Более всех других родов ему нравился французский,
грациозный и эффектный, и в таком роде он начал
писать портрет Анны в итальянском костюме, и портрет
этот казался ему и всем, кто его видел, очень удачным.
IX
Старый, запущенный палаццо с высокими лепными
плафонами и фресками на стенах, с мозаичными полами,
с тяжелыми желтыми штофными гардинами на высоких
окнах, вазами на консолях и каминах, с резными
дверями и с мрачными залами, увешанными картинами, -
палаццо этот, после того как они переехали в него,
самою своею внешностью поддерживал во Вронском
приятное заблуждение, что он не столько русский помещик,
егермейстер без службы, сколько просвещенный
любитель и покровитель искусств, и сам - скромный
художник, отрекшийся от света, связей, честолюбия для любимой женщины.

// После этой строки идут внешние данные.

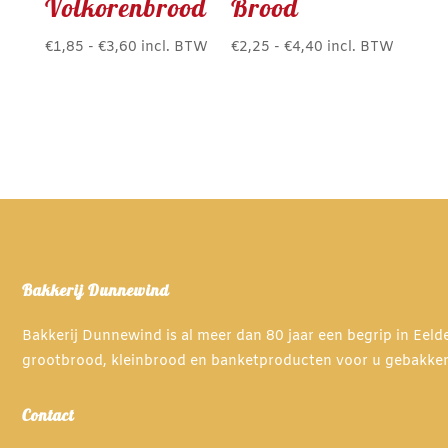
Volkorenbrood
Brood
Prijsklasse:
Prijsklasse:
€
1,85
-
€
3,60
incl. BTW
€
2,25
-
€
4,40
incl. BTW
Dit
Dit
€1,85
€2,25
product
product
tot
tot
heeft
heeft
€3,60
€4,40
meerdere
meerdere
variaties.
variaties.
Deze
Deze
optie
optie
kan
kan
gekozen
gekozen
Bakkerij Dunnewind
worden
worden
op
op
Bakkerij Dunnewind is al meer dan 80 jaar een begrip in Eel
de
de
grootbrood, kleinbrood en banketproducten voor u gebakke
productpagina
productpagina
Contact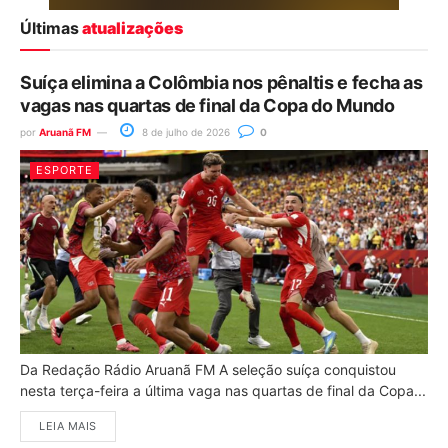
Últimas
atualizações
Suíça elimina a Colômbia nos pênaltis e fecha as
vagas nas quartas de final da Copa do Mundo
por
Aruanã FM
8 de julho de 2026
0
ESPORTE
Da Redação Rádio Aruanã FM A seleção suíça conquistou
nesta terça-feira a última vaga nas quartas de final da Copa...
LEIA MAIS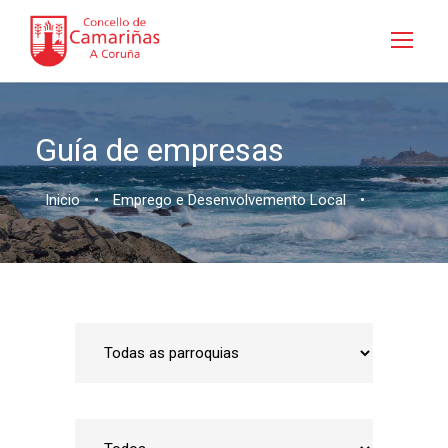
Guía de empresas
Inicio
•
Emprego e Desenvolvemento Local
•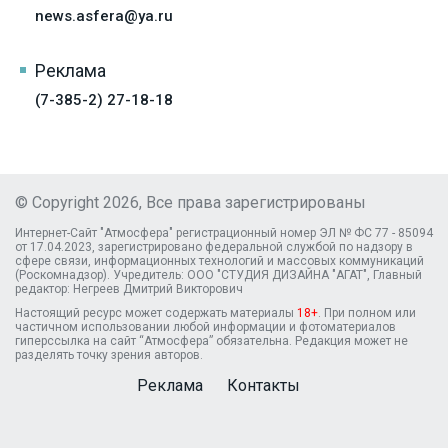
news.asfera@ya.ru
Реклама
(7-385-2) 27-18-18
© Copyright 2026, Все права зарегистрированы
Интернет-Сайт "Атмосфера" регистрационный номер ЭЛ № ФС 77 - 85094
от 17.04.2023, зарегистрировано федеральной службой по надзору в
сфере связи, информационных технологий и массовых коммуникаций
(Роскомнадзор). Учредитель: ООО "СТУДИЯ ДИЗАЙНА "АГАТ", Главный
редактор: Негреев Дмитрий Викторович
Настоящий ресурс может содержать материалы
18+
. При полном или
частичном использовании любой информации и фотоматериалов
гиперссылка на сайт “Атмосфера” обязательна. Редакция может не
разделять точку зрения авторов.
Реклама
Контакты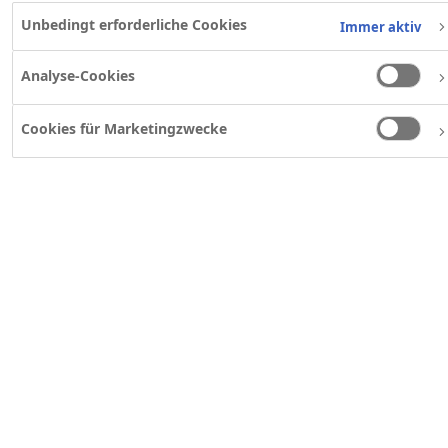
Unbedingt erforderliche Cookies
Immer aktiv
Analyse-Cookies
Cookies für Marketingzwecke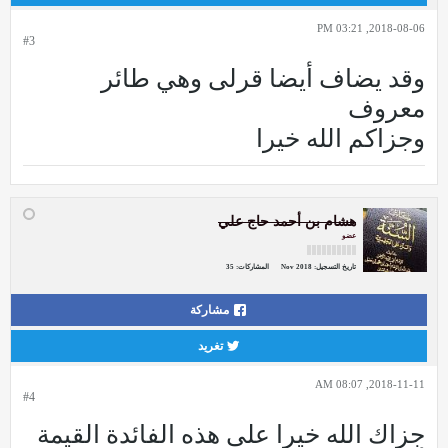
2018-08-06, 03:21 PM
#3
وقد يضاف أيضا قرلى وهي طائر
معروف
وجزاكم الله خيرا
هشام بن أحمد حاج علي
عضو
تاريخ التسجيل:
Nov 2018
المشاركات:
35
مشاركة
تغريد
2018-11-11, 08:07 AM
#4
جزاك الله خيرا على هذه الفائدة القيمة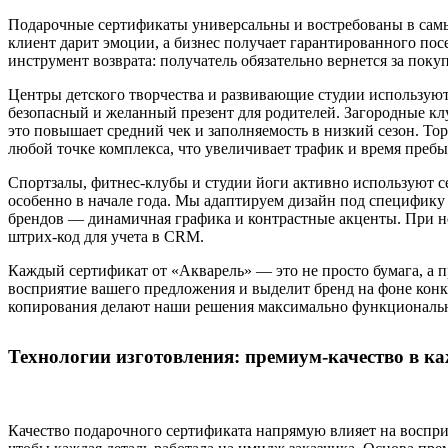
Подарочные сертификаты универсальны и востребованы в самы
клиент дарит эмоции, а бизнес получает гарантированного по
инструмент возврата: получатель обязательно вернется за по
Центры детского творчества и развивающие студии используют
безопасный и желанный презент для родителей. Загородные к
это повышает средний чек и заполняемость в низкий сезон. Т
любой точке комплекса, что увеличивает трафик и время пребы
Спортзалы, фитнес-клубы и студии йоги активно используют
особенно в начале года. Мы адаптируем дизайн под специфик
брендов — динамичная графика и контрастные акценты. При не
штрих-код для учета в CRM.
Каждый сертификат от «Акварель» — это не просто бумага, а 
восприятие вашего предложения и выделит бренд на фоне конк
копирования делают наши решения максимально функциональн
Технологии изготовления: премиум-качество в к
Качество подарочного сертификата напрямую влияет на воспри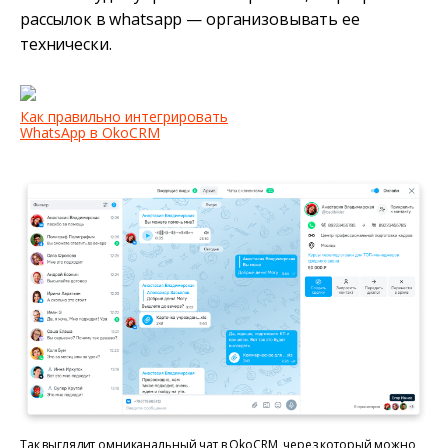
рассылок в whatsapp — организовывать ее
технически.
Как правильно интегрировать
WhatsApp в OkoCRM
Так выглядит омниканальный чат в OkoCRM, через который можно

Избранная Вронским роль с переездом в палаццо
удалась совершенно, и, познакомившись чрез посредство
Голенищева с некоторыми интересными лицами, первое
время он был спокоен. Он писал под руководством
итальянского профессора живописи этюды с натуры и
занимался средневековою итальянскою жизнью.

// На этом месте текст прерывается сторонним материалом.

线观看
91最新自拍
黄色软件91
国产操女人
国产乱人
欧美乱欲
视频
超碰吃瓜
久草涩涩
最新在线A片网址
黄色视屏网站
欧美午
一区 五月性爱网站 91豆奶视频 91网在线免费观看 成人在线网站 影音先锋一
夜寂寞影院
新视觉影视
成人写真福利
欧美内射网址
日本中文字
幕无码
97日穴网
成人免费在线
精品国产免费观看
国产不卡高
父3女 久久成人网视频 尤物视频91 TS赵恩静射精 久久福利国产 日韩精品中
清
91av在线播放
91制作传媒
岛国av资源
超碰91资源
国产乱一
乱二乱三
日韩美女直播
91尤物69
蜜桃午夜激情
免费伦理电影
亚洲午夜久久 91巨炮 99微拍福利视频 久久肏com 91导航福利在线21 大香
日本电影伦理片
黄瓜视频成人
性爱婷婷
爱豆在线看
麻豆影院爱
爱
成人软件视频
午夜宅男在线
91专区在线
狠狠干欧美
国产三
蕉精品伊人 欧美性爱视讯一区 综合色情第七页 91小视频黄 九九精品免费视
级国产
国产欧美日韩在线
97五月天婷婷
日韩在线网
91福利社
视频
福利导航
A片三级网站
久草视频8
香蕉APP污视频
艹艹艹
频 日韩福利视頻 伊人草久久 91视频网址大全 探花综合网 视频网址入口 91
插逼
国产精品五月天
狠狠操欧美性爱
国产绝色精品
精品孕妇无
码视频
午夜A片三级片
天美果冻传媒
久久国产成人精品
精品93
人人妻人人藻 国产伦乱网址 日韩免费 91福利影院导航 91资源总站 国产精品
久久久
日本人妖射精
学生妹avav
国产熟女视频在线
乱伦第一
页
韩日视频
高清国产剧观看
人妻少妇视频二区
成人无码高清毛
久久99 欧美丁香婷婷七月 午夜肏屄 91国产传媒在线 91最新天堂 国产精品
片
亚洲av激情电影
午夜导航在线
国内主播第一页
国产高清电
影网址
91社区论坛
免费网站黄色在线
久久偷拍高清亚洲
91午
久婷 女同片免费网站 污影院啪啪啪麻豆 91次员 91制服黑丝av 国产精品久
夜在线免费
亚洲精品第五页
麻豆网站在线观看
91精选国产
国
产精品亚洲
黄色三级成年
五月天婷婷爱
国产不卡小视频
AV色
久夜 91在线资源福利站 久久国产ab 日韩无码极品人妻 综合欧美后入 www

Средневековая итальянская жизнь в последнее время так
прельстила Вронского, что он даже шляпу и плед через
плечо сжал носить по-средневековски, что очень шло к нему.

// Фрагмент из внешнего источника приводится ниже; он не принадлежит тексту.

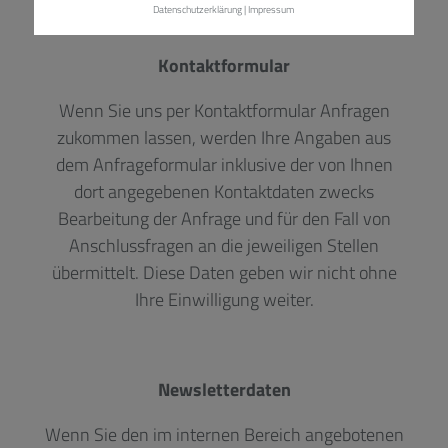
Datenschutzerklärung
|
Impressum
Kontaktformular
Wenn Sie uns per Kontaktformular Anfragen
zukommen lassen, werden Ihre Angaben aus
dem Anfrageformular inklusive der von Ihnen
dort angegebenen Kontaktdaten zwecks
Bearbeitung der Anfrage und für den Fall von
Anschlussfragen an die jeweiligen Stellen
übermittelt. Diese Daten geben wir nicht ohne
Ihre Einwilligung weiter.
Newsletterdaten
Wenn Sie den im internen Bereich angebotenen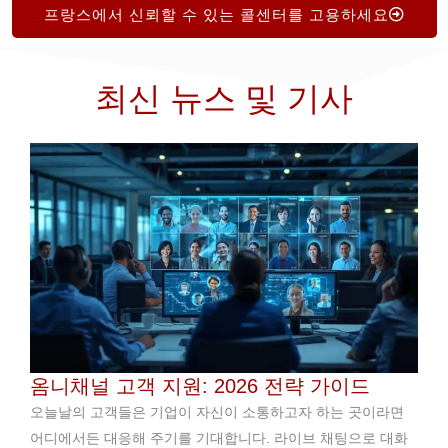
프랑스에서 신뢰할 수 있는 콜센터를 고용하세요
최신 뉴스 및 기사
옴니채널 고객 지원: 2026 전략 가이드
오늘날의 고객들은 기업이 자신이 소통하고자 하는 곳이라면
어디에서든 대응해 주기를 기대합니다. 라이브 채팅으로 대화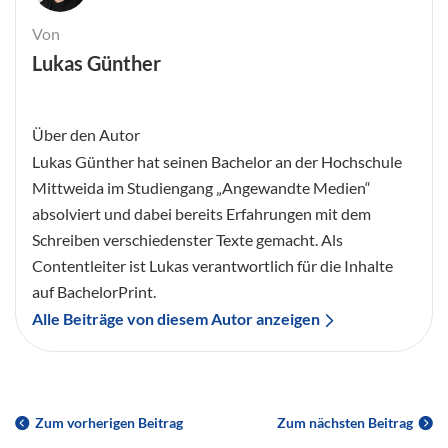
Von
Lukas Günther
Über den Autor
Lukas Günther hat seinen Bachelor an der Hochschule
Mittweida im Studiengang „Angewandte Medien“
absolviert und dabei bereits Erfahrungen mit dem
Schreiben verschiedenster Texte gemacht. Als
Contentleiter ist Lukas verantwortlich für die Inhalte
auf BachelorPrint.
Alle Beiträge von diesem Autor anzeigen
Zum vorherigen Beitrag
Zum nächsten Beitrag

- А мы живем и ничего не знаем, - сказал раз
Вронский пришедшему к ним поутру Голенищеву. - Ты
видел картину Михайлова? - сказал он, подавая ему
только что полученную утром русскую газету и указывая
на статью о русском художнике, жившем в том же
городе и окончившем картину, о которой давно ходили
слухи и которая вперед была куплена. В статье были
укоры правительству и Академии за то, что
замечательный художник был лишен всякого поощрения и помощи.
- Видел, - отвечал Голенищев. - Разумеется, он не
лишен дарования, но совершенно фальшивое
направление. Все то же ивановско-штраусовско-ренановское
отношение к Христу и религиозной живописи.